Bioluminescent ctenophore, Stuart Thomson

In the long, dark Arctic winters how do animals find food or avoid being eaten? How does the food web stay active? Well, with little light from the Sun, scientists have found that Arctic marine organisms use the same method to see in the dark as their deep-sea relatives: bioluminescence.

Researchers from the University of Delaware began studying how sea life copes with continuous winter darkness in Svalbard, Norway, in 2012. The region is home to a globally important fishery, and there is concern that climate change may affect the zooplankton that valuable species such as cod and herring consume.

Prevailing scientific thought was that the food web remained dormant during the polar night, but the researchers discovered that just under the surface, about 30 meters (100 feet) below, ecological activity thrives. Their findings were published last week in Scientific Reports.

“It turns out that approximately 100 feet in depth is an important transition zone,” says co-author Jonathan Cohen. It is at this depth, he and his colleagues say, that atmospheric sunlight diminishes in the water column and bioluminescence from marine organisms becomes the dominant light source. It also is the site of significant changes in the make-up of luminescent organisms present in the water column because as depth increases, the amount of bioluminescence also increases, and the zooplankton community composition changes.

“As you go deeper into the water, we saw fewer dinoflagellates and more copepods, krill and ctenophores, which give off brighter bioluminescent light,” Cohen explains. “When the sky gets brighter at midday during the polar night period there is more atmospheric light available underwater for predation than at night, so marine organisms like copepods retreat lower into the water column where it is darker.

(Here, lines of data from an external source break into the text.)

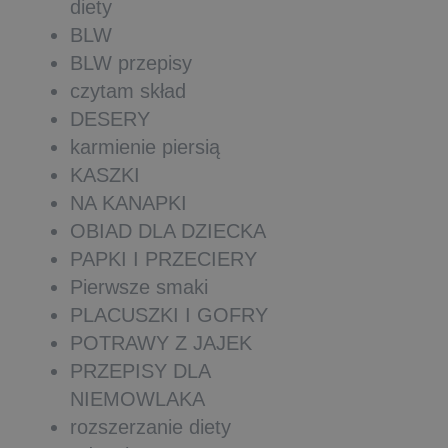
diety
BLW
BLW przepisy
czytam skład
DESERY
karmienie piersią
KASZKI
NA KANAPKI
OBIAD DLA DZIECKA
PAPKI I PRZECIERY
Pierwsze smaki
PLACUSZKI I GOFRY
POTRAWY Z JAJEK
PRZEPISY DLA
NIEMOWLAKA
rozszerzanie diety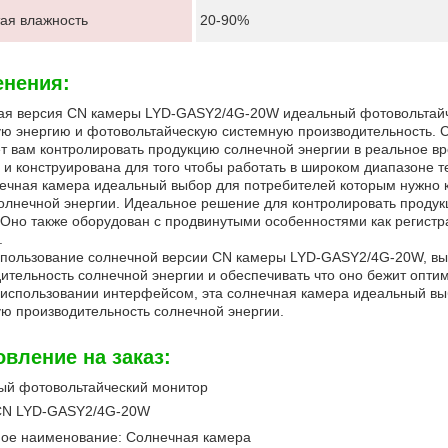
ая влажность
20-90%
нения:
ая версия CN камеры LYD-GASY2/4G-20W идеальный фотовольтайч
ю энергию и фотовольтайческую системную производительность. 
т вам контролировать продукцию солнечной энергии в реальное в
 и конструирована для того чтобы работать в широком диапазоне т
ечная камера идеальный выбор для потребителей которым нужно к
Отправить
олнечной энергии. Идеальное решение для контролировать продук
 Оно также оборудован с продвинутыми особенностями как регистр
.
пользование солнечной версии CN камеры LYD-GASY2/4G-20W, вы 
ительность солнечной энергии и обеспечивать что оно бежит опт
 использовании интерфейсом, эта солнечная камера идеальный вы
ю производительность солнечной энергии.
овление на заказ:
ый фотовольтайческий монитор
CN LYD-GASY2/4G-20W
ое наименование: Солнечная камера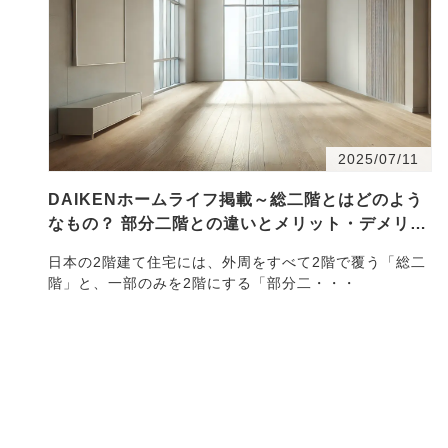
2025/07/11
DAIKENホームライフ掲載～総二階とはどのよう
なもの？ 部分二階との違いとメリット・デメリッ
ト
日本の2階建て住宅には、外周をすべて2階で覆う「総二
階」と、一部のみを2階にする「部分二・・・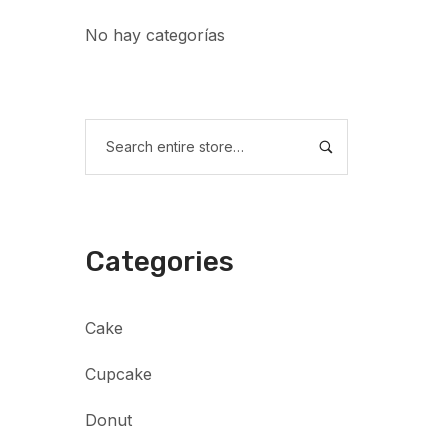
No hay categorías
Categories
Cake
Cupcake
Donut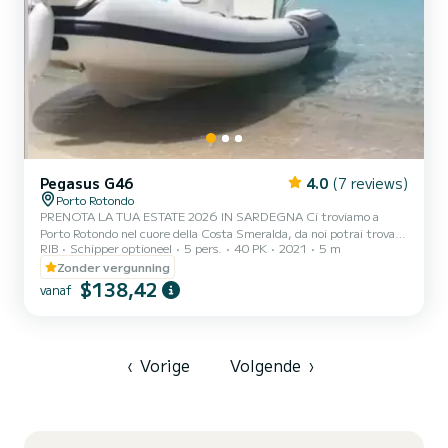
Pegasus G46
4.0
(7 reviews)
Porto Rotondo
PRENOTA LA TUA ESTATE 2026 IN SARDEGNA Ci troviamo a
Porto Rotondo nel cuore della Costa Smeralda, da noi potrai trovare
RIB
Schipper optioneel
5 pers.
40 PK
2021
5 m
il parcheggio della tua macchina custodito ed anche un piccolo bar
per potersi rilassare guardando il nostro meraviglioso mare. Questo
Zonder vergunning
è un bellissimo gommone e possiamo trovarci: .Doccetta .Tendalino
$138,42
vanaf
copri sole .Motore mercury 2022 40/60 hp .Tappezzeria completa
.Borsa ghiaccio Il costo della benzina è escluso dalla tariffa del
noleggio. La benzina si paga o alla stazion...
‹
Vorige
Volgende
›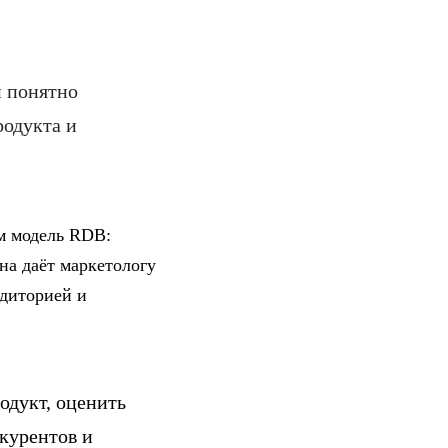
и понятно
родукта и
м модель RDB:
Она даёт маркетологу
удиторией и
одукт, оценить
нкурентов и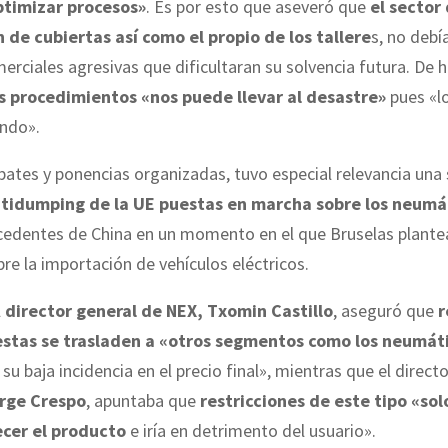
ptimizar procesos»
. Es por esto que aseveró que
el sector 
n de cubiertas así como el propio de los tallere
s, no debí
merciales agresivas que dificultaran su solvencia futura. De 
s procedimientos «nos puede llevar al desastre»
pues «l
endo».
bates y ponencias organizadas, tuvo especial relevancia una 
ntidumping de la UE puestas en marcha sobre los neumá
edentes de China en un momento en el que Bruselas plant
bre la importación de vehículos eléctricos.
l
director general de NEX, Txomin Castillo
, aseguró que
r
 estas se trasladen a «otros segmentos como los neumát
su baja incidencia en el precio final», mientras que el direct
orge Crespo
, apuntaba que
restricciones de este tipo «sol
cer el producto
e iría en detrimento del usuario».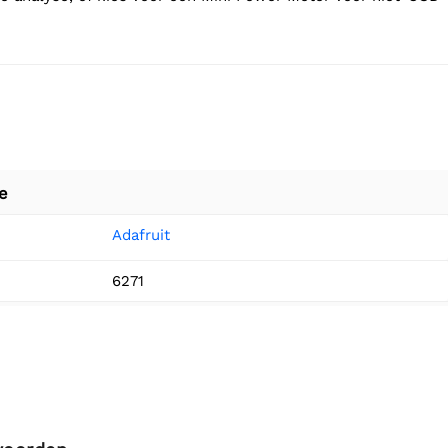
e
Adafruit
6271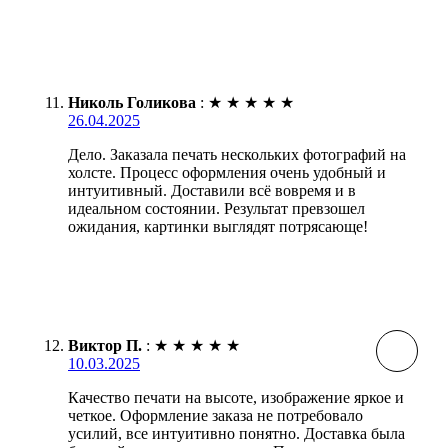
Николь Голикова
:
★
★
★
★
★
26.04.2025
Дело. Заказала печать нескольких фотографий на
холсте. Процесс оформления очень удобный и
интуитивный. Доставили всё вовремя и в
идеальном состоянии. Результат превзошел
ожидания, картинки выглядят потрясающе!
Виктор П.
:
★
★
★
★
★
10.03.2025
Качество печати на высоте, изображение яркое и
четкое. Оформление заказа не потребовало
усилий, все интуитивно понятно. Доставка была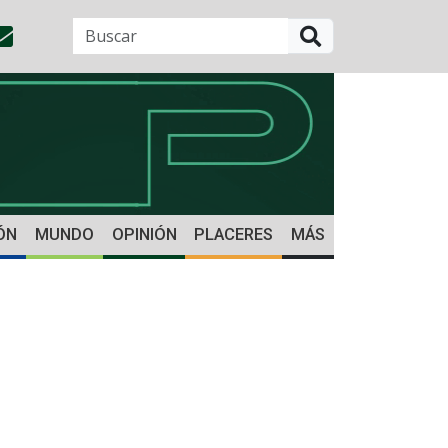
BUSCAR
ÓN
MUNDO
OPINIÓN
PLACERES
MÁS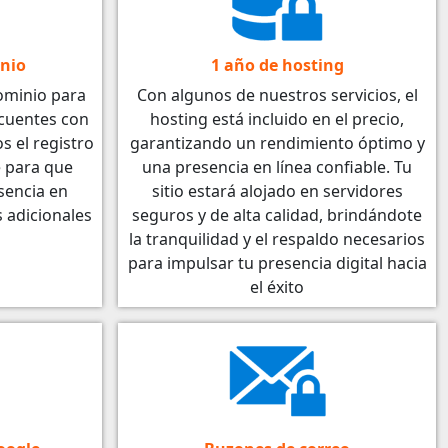
inio
1 año de hosting
ominio para
Con algunos de nuestros servicios, el
 cuentes con
hosting está incluido en el precio,
 el registro
garantizando un rendimiento óptimo y
 para que
una presencia en línea confiable. Tu
sencia en
sitio estará alojado en servidores
s adicionales
seguros y de alta calidad, brindándote
la tranquilidad y el respaldo necesarios
para impulsar tu presencia digital hacia
el éxito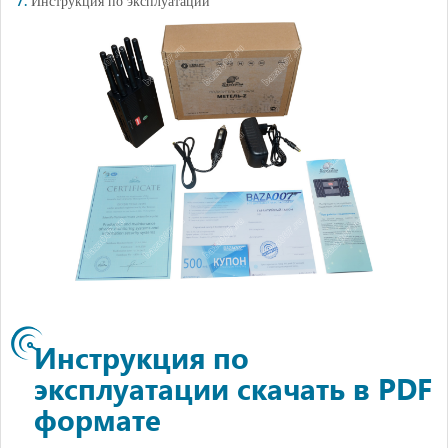
Инструкция по эксплуатации
Инструкция по
эксплуатации скачать в PDF
формате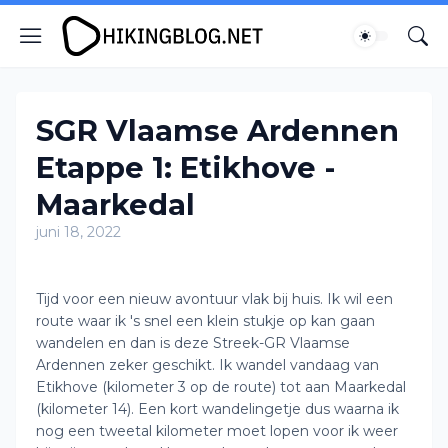
SGR Vlaamse Ardennen
Etappe 1: Etikhove -
Maarkedal
juni 18, 2022
Tijd voor een nieuw avontuur vlak bij huis. Ik wil een
route waar ik 's snel een klein stukje op kan gaan
wandelen en dan is deze Streek-GR Vlaamse
Ardennen zeker geschikt. Ik wandel vandaag van
Etikhove (kilometer 3 op de route) tot aan Maarkedal
(kilometer 14). Een kort wandelingetje dus waarna ik
nog een tweetal kilometer moet lopen voor ik weer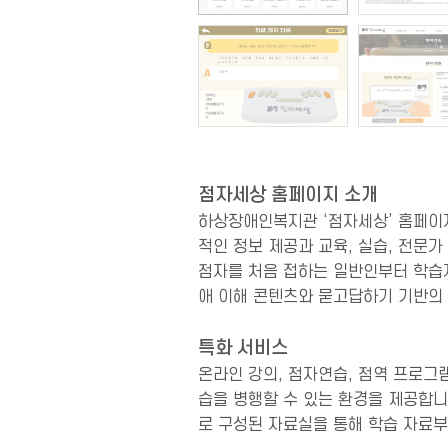
점자세상 홈페이지 소개
하상장애인복지관 ‘점자세상’ 홈페이지
적인 정보 제공과 교육, 실습, 전문
점자를 처음 접하는 일반인부터 학습자
애 이해 콘텐츠와 묻고답하기 기반의
특화 서비스
온라인 강의, 점자연습, 점역 프로그
습을 병행할 수 있는 환경을 제공합니
로 구성된 자료실을 통해 학습 자료부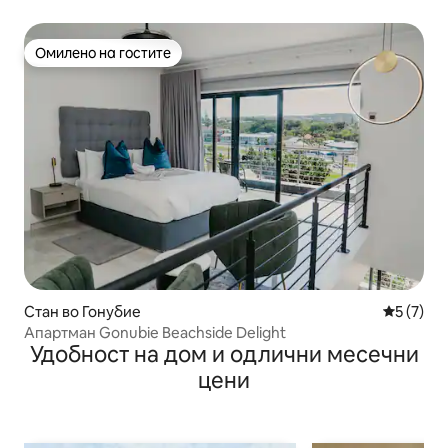
Омилено на гостите
Омилено на гостите
Стан во Гонубие
Просечна
5 (7)
Апартман Gonubie Beachside Delight
Удобност на дом и одлични месечни
цени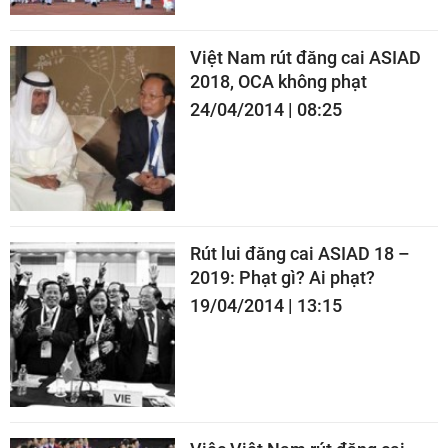
Việt Nam rút đăng cai ASIAD
2018, OCA không phạt
24/04/2014 | 08:25
Rút lui đăng cai ASIAD 18 –
2019: Phạt gì? Ai phạt?
19/04/2014 | 13:15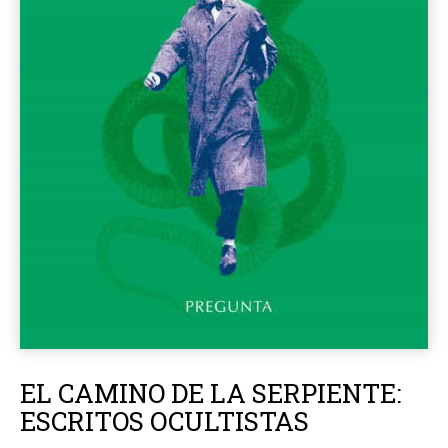
EL CAMINO DE LA SERPIENTE:
ESCRITOS OCULTISTAS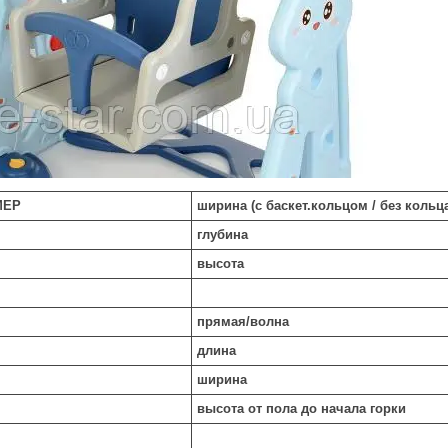
МЕР
ширина (с баскет.кольцом / без кольц
глубина
высота
прямая/волна
длина
ширина
высота от пола до начала горки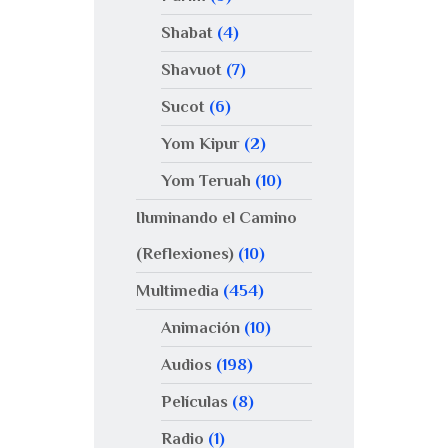
Shabat
(4)
Shavuot
(7)
Sucot
(6)
Yom Kipur
(2)
Yom Teruah
(10)
Iluminando el Camino
(Reflexiones)
(10)
Multimedia
(454)
Animación
(10)
Audios
(198)
Películas
(8)
Radio
(1)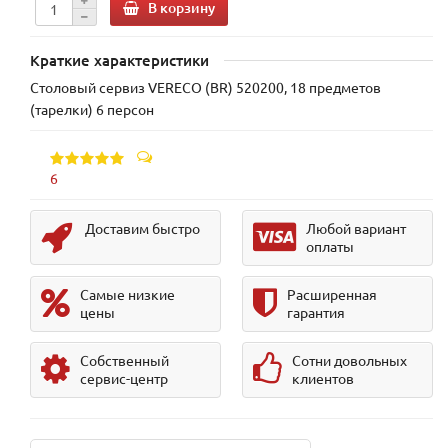
В корзину
Краткие характеристики
Столовый сервиз VERECO (BR) 520200, 18 предметов
(тарелки) 6 персон
6
Доставим быстро
Любой вариант
оплаты
Самые низкие
Расширенная
цены
гарантия
Собственный
Сотни довольных
сервис-центр
клиентов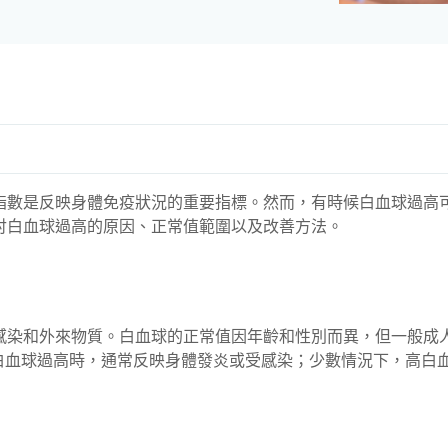
指
數是反映身體免疫狀況的重要指標。然而，有時候白血球過高
討白血球過高的原因、正常值範圍以及改善方法。
感染和外來物質。白血球的正常值因年齡和性別而異，但一般成
人的白血球過高時，通常
反映
身體發炎或受感染；少數情況下，高白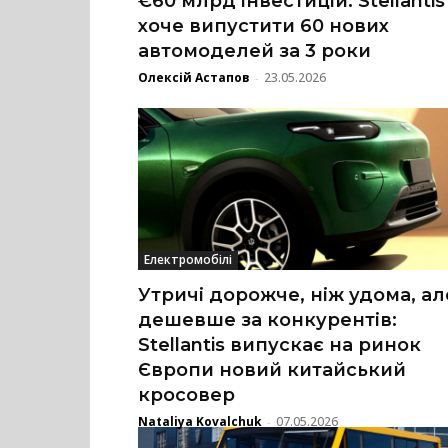
€60 млрд інвестицій: Stellantis
хоче випустити 60 нових
автомоделей за 3 роки
Олексій Астапов
23.05.2026
-
Електромобілі
Утричі дорожче, ніж удома, ал
дешевше за конкурентів:
Stellantis випускає на ринок
Європи новий китайський
кросовер
Nataliya Kovalchuk
07.05.2026
-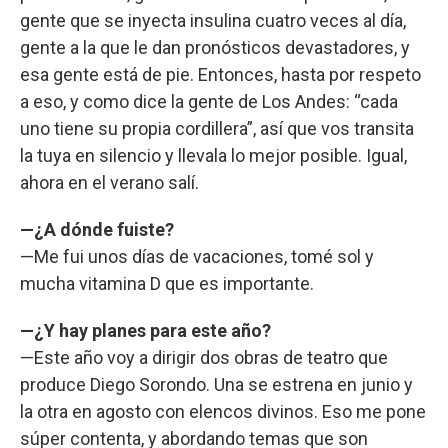
gente que se inyecta insulina cuatro veces al día,
gente a la que le dan pronósticos devastadores, y
esa gente está de pie. Entonces, hasta por respeto
a eso, y como dice la gente de Los Andes: “cada
uno tiene su propia cordillera”, así que vos transita
la tuya en silencio y llevala lo mejor posible. Igual,
ahora en el verano salí.
—¿A dónde fuiste?
—Me fui unos días de vacaciones, tomé sol y
mucha vitamina D que es importante.
—¿Y hay planes para este año?
—Este año voy a dirigir dos obras de teatro que
produce Diego Sorondo. Una se estrena en junio y
la otra en agosto con elencos divinos. Eso me pone
súper contenta, y abordando temas que son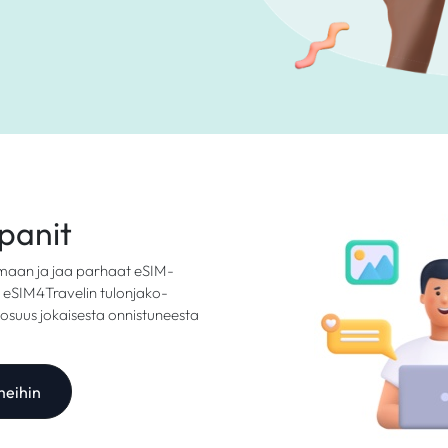
panit
elmaan ja jaa parhaat eSIM-
le eSIM4Travelin tulonjako-
iosuus jokaisesta onnistuneesta
meihin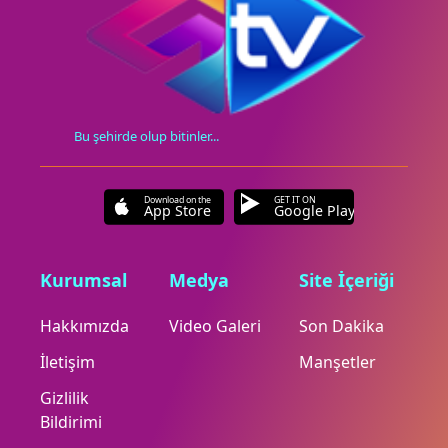
Bu şehirde olup bitinler...
Download on the
GET IT ON
App Store
Google Play
Kurumsal
Medya
Site İçeriği
Hakkımızda
Video Galeri
Son Dakika
İletişim
Manşetler
Gizlilik
Bildirimi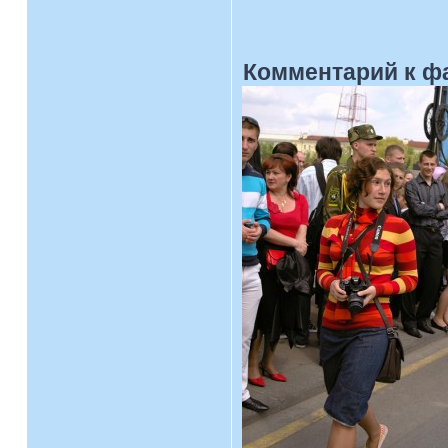
Комментарий к ф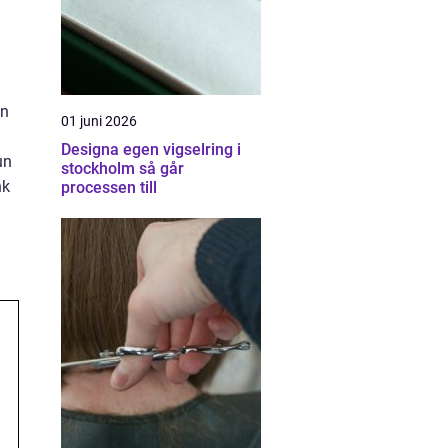
on
01 juni 2026
Designa egen vigselring i
un
stockholm så går
nk
processen till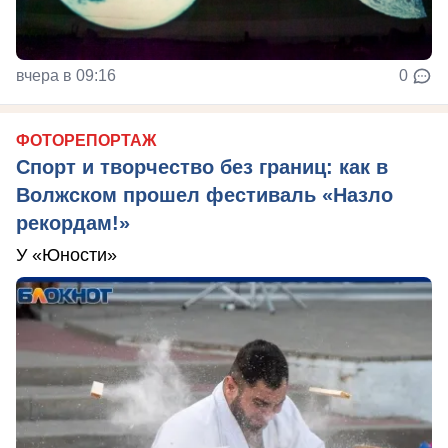
вчера в 09:16
0
ФОТОРЕПОРТАЖ
Спорт и творчество без границ: как в
Волжском прошел фестиваль «Назло
рекордам!»
У «Юности»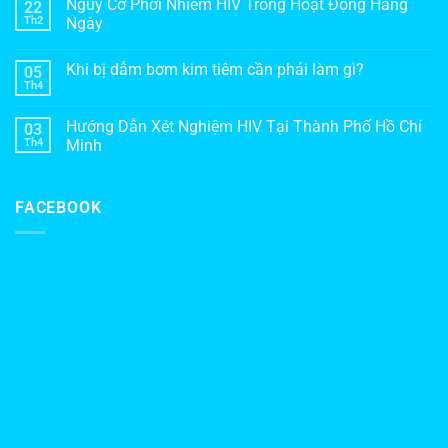
Nguy Cơ Phơi Nhiễm HIV Trong Hoạt Động Hàng
22
Th2
Ngày
Khi bị dẫm bơm kim tiêm cần phải làm gì?
05
Th4
Hướng Dẫn Xét Nghiệm HIV Tại Thành Phố Hồ Chí
03
Th4
Minh
FACEBOOK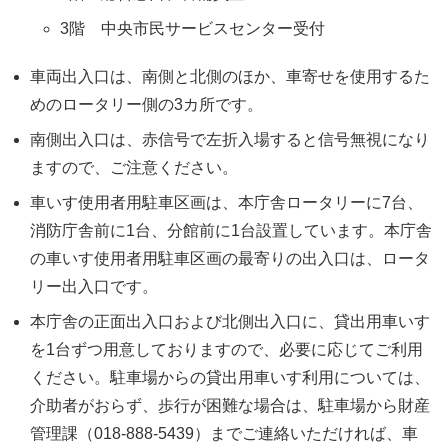
3階 中央市民サービスセンター受付
車両出入口は、南側と北側のほか、車寄せを使用するた
めのロータリー側の3カ所です。
南側出入口は、赤信号で左折入場すると信号無視になり
ますので、ご注意ください。
車いす使用者用駐車区画は、本庁舎ロータリーに7台、
消防庁舎前に1台、分館前に1台設置しています。本庁舎
の車いす使用者用駐車区画の最寄りの出入口は、ロータ
リー出入口です。
本庁舎の正面出入口および北側出入口に、貸出用車いす
を1台ずつ用意しておりますので、必要に応じてご利用
ください。駐車場からの貸出用車いす利用については、
介助者がおらず、歩行が困難な場合は、駐車場から財産
管理課（018-888-5439）までご連絡いただければ、車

We wanted to know how this light interacted with bioluminescence to influence life in the water column.”

Bioluminescence is already known to play a critical role in helping marine organisms avoid predators and even hide themselves in plain sight. In this study, it appears that krill and potentially fish are using the additional bioluminescent light from the copepods to find food. “We know from analysis of gut contents that fish and seabirds are active and feeding in Svalbard fjords during polar night,” Cohen explains. “Our research suggests that bioluminescent light may be one of the ways that they find food in the dark,” indicating that these interactions are vital to the health of the food web.

One looming concern under climate change is the loss of sea ice. According to Cohen, scientists are just beginning to appreciate that climate change will alter the light environment, which will impact the timing of the ice algae and phytoplankton blooms that spur the spring growing season, maybe even causing it to occur earlier in the year.

In the Arctic, for example, sea ice is part of what makes the water column dark. So, if the depth at which atmospheric sunlight transitions to bioluminescent light is important in structuring the zooplankton community and the ecological interactions among organisms, then understanding how much atmospheric light will be present in the water column with less sea ice is significant for understanding food web dynamics.

“Being able to measure this transition depth gives us something to look at across seasons and across years that could have important implications for food web impacts in a rapidly changing Arctic,” Cohen says.